The Road to Culture and Measurement

McKinsey Quarterly published an article titled ‘Culture for a digital age’ that confronts the importance of risk-taking within business in today’s quickly progressing world. The advancement of technology is driving cultural change forward so rapidly that if quick, calculated risks are not taken to match the rate of this change and the increasing demands of customers then the businesses that fail to do so will quickly fall behind.

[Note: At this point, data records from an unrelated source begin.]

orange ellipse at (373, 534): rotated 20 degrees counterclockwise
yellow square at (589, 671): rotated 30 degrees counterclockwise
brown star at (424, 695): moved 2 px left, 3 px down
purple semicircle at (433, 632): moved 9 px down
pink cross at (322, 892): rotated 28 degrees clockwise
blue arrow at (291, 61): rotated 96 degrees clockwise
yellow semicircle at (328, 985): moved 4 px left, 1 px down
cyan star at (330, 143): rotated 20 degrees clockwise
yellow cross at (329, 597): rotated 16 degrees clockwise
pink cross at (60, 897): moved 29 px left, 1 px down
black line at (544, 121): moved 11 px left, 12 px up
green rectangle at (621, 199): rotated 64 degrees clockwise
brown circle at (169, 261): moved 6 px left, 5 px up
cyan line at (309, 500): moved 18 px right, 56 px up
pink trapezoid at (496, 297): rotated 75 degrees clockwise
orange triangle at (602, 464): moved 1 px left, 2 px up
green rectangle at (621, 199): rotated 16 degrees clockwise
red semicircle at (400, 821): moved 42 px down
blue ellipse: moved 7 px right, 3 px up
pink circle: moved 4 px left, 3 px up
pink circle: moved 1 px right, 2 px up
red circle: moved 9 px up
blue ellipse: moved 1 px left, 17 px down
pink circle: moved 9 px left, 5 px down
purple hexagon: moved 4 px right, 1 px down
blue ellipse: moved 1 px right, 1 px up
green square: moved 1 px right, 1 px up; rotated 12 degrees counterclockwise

Many top companies have approached this issue by distributing power to make important, impactful financial decisions more evenly across resources within and outside of the organization. Instead of these decisions being dictated primarily by the CFO as they were often done previously, a wider variety of employees on all levels and within multiple positions are given a say in how and where the company moves forward, as well as a hand in improving customer communication and relations.

“Customers increasingly expect companies to respond swiftly to inquiries, to customize products and services seamlessly, and to provide easy access to the information customers need, when they need it.”

While there will always be clear and inherent risks involved with giving that kind of power to so many people, many consider this is a necessary risk worth taking to keep up with both the times and the needs of current customers.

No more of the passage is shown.